Default Values for Query Delayβ
The following table lists default values for query delay for all available data sources (for Agent and Direct connection methods). m
stands for minute(s), s
stands for second(s).
Source | Default query delay |
---|---|
Amazon Redshift | 30s |
Amazon CloudWatch | 1m |
AppDynamics | 1m |
BigQuery | 0s |
Datadog | 1m |
Dynatrace | 2m |
Elasticsearch | 1m |
Google Cloud Monitoring | 2m |
GrafanaLoki | 1m |
Graphite | 1m |
InfluxDB | 1m |
Instana | 1m |
Lightstep | 2m |
NewRelic | 1m |
OpenTSDB | 1m |
Pingdom | 1m |
Prometheus 1 | 0s |
Splunk | 5m |
Splunk Observability | 5m |
Sumo Logic | 4m |
ThousandEyes | 1m |
Impact of Query Delay on the SLI Dataβ
Editing Query Delayβ
Editing query delay might lead to inconsistencies and periods of incorrect results in Nobl9.
Changing the query delay from a greater to a lesser value will lead to data gaps. For example, if your query delay is currently set to 10 minutes
, but you set it to 2 minutes
, Nobl9 will miss 8 minutes
of potential data - since those periods do not overlap.
Then, changing the query delay from a lower to a higher value might result in duplicated points. In a perfect world, data sources should respond with points with precisely the same timestamps - but the Nobl9 Agent can't guarantee this. What might happen is that those duplicated points could be dropped by Nobl9 Agent (since this specific period was already queried).

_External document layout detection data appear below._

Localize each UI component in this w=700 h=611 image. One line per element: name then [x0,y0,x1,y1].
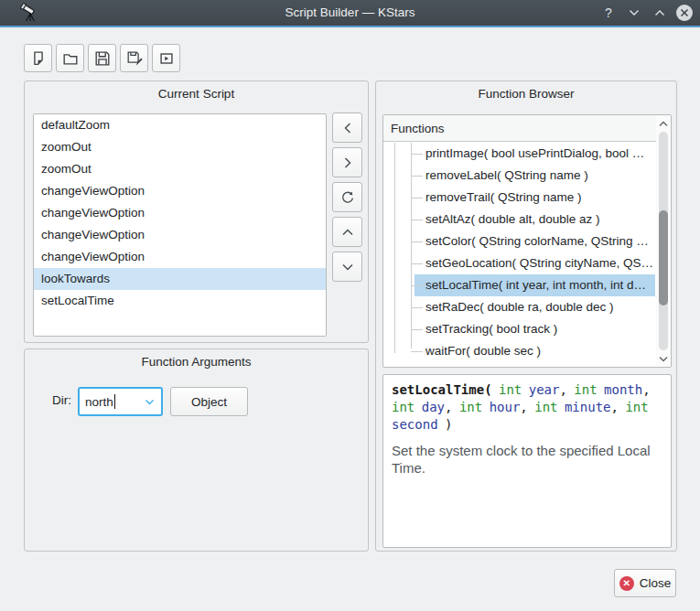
maximize-icon[interactable] [651,4,669,22]
chevron-down-icon[interactable] [145,399,155,406]
save-script-as-button[interactable] [120,44,148,72]
tree-branch-dash [411,220,423,220]
list-item[interactable]: zoomOut [34,158,326,180]
scroll-down-icon[interactable] [656,351,671,366]
tree-branch-dash [411,307,423,308]
titlebar[interactable]: Script Builder — KStars ? [0,0,700,26]
list-item-selected[interactable]: lookTowards [34,268,326,290]
help-icon[interactable]: ? [599,4,618,22]
titlebar-accent-line [0,26,700,27]
list-item[interactable]: zoomOut [34,136,326,158]
tree-item[interactable]: removeLabel( QString name ) [383,165,657,187]
list-item[interactable]: defaultZoom [34,114,326,136]
functions-tree-header[interactable]: Functions [383,115,671,142]
tree-item[interactable]: waitFor( double sec ) [383,340,657,362]
minimize-icon[interactable] [625,4,643,22]
save-script-button[interactable] [88,44,116,72]
test-script-icon [157,49,176,68]
close-button-label: Close [640,576,672,590]
function-browser-title: Function Browser [376,87,676,101]
list-item[interactable]: changeViewOption [34,224,326,246]
tree-item-selected[interactable]: setLocalTime( int year, int month, int d… [383,274,657,296]
tree-item[interactable]: setGeoLocation( QString cityName, QS… [383,252,657,274]
functions-tree[interactable]: Functions printImage( bool usePrintDialo… [382,114,672,368]
functions-tree-rows: printImage( bool usePrintDialog, bool … … [383,143,657,362]
tree-branch-dash [411,176,423,177]
tree-branch-dash [411,198,423,198]
list-item[interactable]: changeViewOption [34,246,326,268]
tree-item[interactable]: setRaDec( double ra, double dec ) [383,296,657,318]
function-signature: setLocalTime( int year, int month, int d… [392,381,662,434]
move-right-icon [342,156,353,169]
tree-branch-dash [411,329,423,330]
window-controls: ? [599,0,693,26]
dir-value: north [85,395,113,409]
tree-item[interactable]: setAltAz( double alt, double az ) [383,209,657,230]
function-arguments-title: Function Arguments [25,355,368,369]
tree-branch-dash [411,285,423,286]
tree-branch-dash [411,351,423,352]
current-script-title: Current Script [25,87,368,101]
reload-button[interactable] [332,182,362,212]
new-script-button[interactable] [24,44,52,72]
move-left-button[interactable] [332,113,362,143]
new-script-icon [29,49,48,68]
save-script-icon [93,49,112,68]
move-up-button[interactable] [332,217,362,247]
move-down-button[interactable] [332,252,362,282]
tree-item[interactable]: setColor( QString colorName, QString … [383,230,657,252]
dir-combobox[interactable]: north [78,387,163,416]
scrollbar-thumb[interactable] [659,210,668,306]
move-up-icon [341,227,354,238]
list-item[interactable]: changeViewOption [34,180,326,202]
tree-branch-dash [411,241,423,242]
text-cursor [114,394,115,409]
tree-item[interactable]: removeTrail( QString name ) [383,187,657,209]
reload-icon [340,190,355,205]
move-down-icon [341,262,354,273]
test-script-button[interactable] [152,44,180,72]
current-script-list[interactable]: defaultZoom zoomOut zoomOut changeViewOp… [33,113,327,337]
tree-item[interactable]: printImage( bool usePrintDialog, bool … [383,143,657,165]
window-title: Script Builder — KStars [0,0,700,26]
scroll-up-icon[interactable] [656,116,671,131]
open-script-button[interactable] [56,44,84,72]
list-item[interactable]: changeViewOption [34,202,326,224]
close-icon[interactable] [676,5,693,21]
tree-branch-dash [411,154,423,155]
current-script-group: Current Script defaultZoom zoomOut zoomO… [24,80,369,343]
close-red-icon: ✕ [619,576,634,591]
open-script-icon [61,49,80,68]
move-right-button[interactable] [332,147,362,177]
script-builder-window: Script Builder — KStars ? [0,0,700,611]
tree-branch-dash [411,263,423,264]
object-button[interactable]: Object [170,387,248,416]
function-help-box[interactable]: setLocalTime( int year, int month, int d… [382,374,672,548]
function-arguments-group: Function Arguments [24,348,369,552]
function-description: Set the system clock to the specified Lo… [392,442,662,477]
save-script-as-icon [125,49,144,68]
tree-scrollbar[interactable] [656,115,671,367]
move-left-icon [342,122,353,134]
dir-label: Dir: [52,393,71,407]
function-browser-group: Function Browser Functions printImage( b… [375,80,677,552]
list-item[interactable]: setLocalTime [34,290,326,312]
close-button[interactable]: ✕ Close [614,569,676,597]
tree-item[interactable]: setTracking( bool track ) [383,318,657,340]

The following SLI Graph shows an example of the query delay period shortened from 4 to 15 minutes that resulted in data gaps:

To ensure the health of your SLOs, do not change query delay too often.
As a best practice, we advise figuring out the correct value of query delay on some test data and then using this information to set a proper custom query delay per each Agent or Direct production instance.
Changes in query delay will affect all your SLOs attached to the data source where you've customized it.
Impact on Alertingβ
When you set query delay to a high value, your SLO alerting capabilities will also be delayed.
Because query delay functions as an offset to your data, remember that setting an extended query delay will impact Nobl9's alerting capabilities. After setting query delay, Nobl9 Agent will retrieve data with a specific delay - and so live processing and alerting is based on not-so-live data.
For example, if you set the query delay to 10 minutes
, Nobl9 can only generate alerts for that period - it can't predict the future, even though it is the "present state" of your data source.
Impact on Replayβ
In the Custom query delay (beta) setting, high query delay (in this context, over 15 minutes
) values might lead to inconsistencies and short periods of incorrect results for Replay-based SLOs. It may happen that for narrow Replay time windows (in this context, depending on a data source, but less than 3 hours
, for example), Replay could finish importing historical data faster than the query delay set in the Agent and, in return, overwrite a small portion of the data already gathered by Replay.
Query Delay Best Practicesβ
Since Query delay takes place at the Agent or Direct level, when you change its value, it is applied to all SLOs on that data source.In such cases, we recommend creating a new data source with the customized query delay to support only the SLOs requiring it (for example, those SLIs with long transaction times). We don't recommend changing the configuration of your existing data source and altering all existing SLOs by doing so.
You can quickly move an SLO to a new data source using sloctl
. To do this, copy the YAML config from SLO Details > View YAML in the UI, change the metricSource[n].name
attribute in the YAML file, and apply the new YAML through the sloctl apply
command.
For more details on copying and moving SLOs, check the SLO Troubleshooting Q&A.